Album Review: The High Kings’ Friends for Life

hk-friends-for-life-cd-300x300A week from Monday, we see the return of St. Patrick’s Day, the day that everyone gets to either celebrate their Irish heritage, or pretend they have one.

What St. Pat’s Day celebration would be complete without some rousing Irish music to go along with it? Sure, the Celtic Woman recordings have been popular, but let’s be honest. Their music just doesn’t have that Irish pub feel that the occasion calls for. So as an alternative, we bring you The High Kings, and their latest album Friends for Life.

The High Kings is a talented quartet of Irish musicians with a healthy dose of contemporary influences added. Their stated motto: “Folk ’n Roll”. Friends for Life is their fourth album since their 2008 inception; and their third studio album. Released last September, it is a collection of original music combined with a few traditional songs spiced with their special arrangement skills.

The opening track is “Oh Maggie”, an original song about a man on hard times and trying to do better so he can return to the woman he loves. It’s traditional sounding, but with electric guitars and a drum set added to update the sound. Following is a strong departure; “Gucci”. This is a borderline stream of conscience song with Paul Simon-esque metaphors.

“All Around the World” takes us back to more familiar territory, with an upbeat feel-good dance song. It is, admittedly, the least Irish sounding song on the album; it almost sounds Cajun. It’s not surprising, then, that they follow it up with the first traditional Irish song on the album, “Johnny Leave Her”. This is an a capella arrangement, with each of the quartet featured on the verses, and harmony on the chorus.

“Health to the Company” is another traditional piece, given a folk rock accompaniment. It’s a Irish blessing drinking song, that is both upbeat and laborious. This is followed by a cover of Steve Earl’s “Galway Girl”. This has a more traditional accompaniment, and tells the story of a ill-fated encounter with a dark-haired girl.

Along the same thematic thread is the traditional “Peggy Gordon”; a very simple arrangement, featuring only a solo banjo accompaniment to vocal harmonies, with a simple whistled interlude between verses. Then we’re back to original music with “High”. This is the kind of song I could see someone like Garth Brooks do a cover of at some point. It’s very folk-rocky with a contemporary country sensibility.
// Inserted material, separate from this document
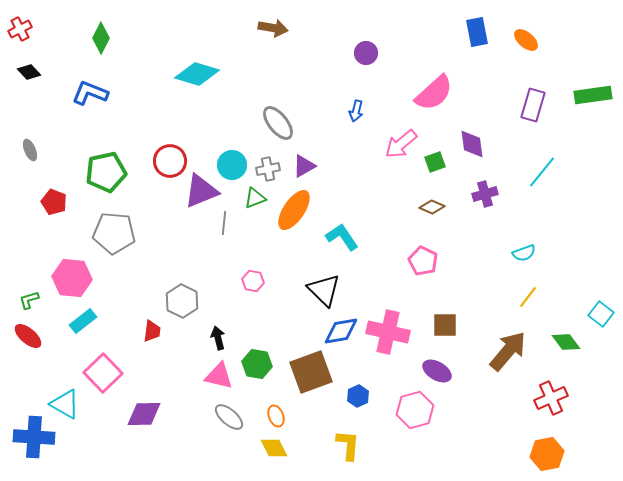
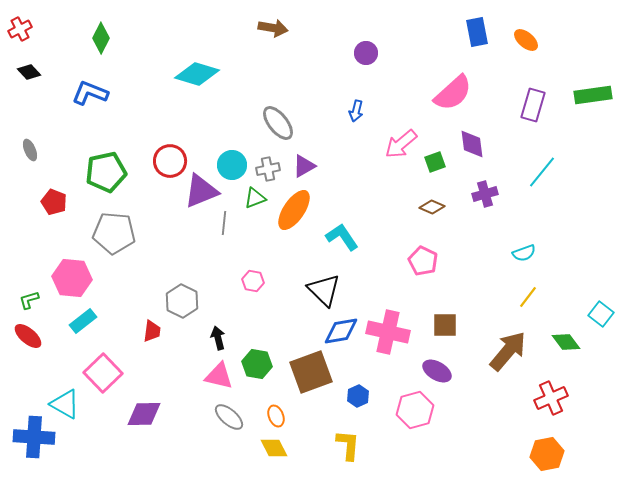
pink semicircle at (434, 93): moved 19 px right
Next is a light-hearted sea shanty styled song called “Ireland’s Shore”. It’s about a man looking to make his fortune on a sea voyage that isn’t what he expected. This is followed with the original “Come With Me Now”. It’s a sweet, simple love song about a man who meets a woman, and his offer to help her.

Next is a rowdy military ditty called “McAlpine’s Fusiliers”. It’s a tongue-in-cheek story about the hard life of a particularly rough-necked army unit. We are then given the title track, “Friends For Life”. It’s an upbeat anthem to loyalty and friendship.

“Musicmakers” follows about the life of a musician from childhood to their destiny as an entertainer and encourager through his art. Finally, we have “Keg of Brandy”, a contemporary folk song along the style of James Taylor.

Over all, this is an excellent updating of the Irish folk sound. Sometimes it strays from the formula to the point that the only thing that makes it sound Celtic is the inclusion of some of the standard instruments. But even when the music doesn’t sound Irish (which isn’t often), the sensibilities of the music from the Emerald Isles is present. When it’s upbeat it make the feet move, and when it’s down there is a bittersweet undercurrent, not overwhelming, but enough to make you want another shot of whiskey and sing along.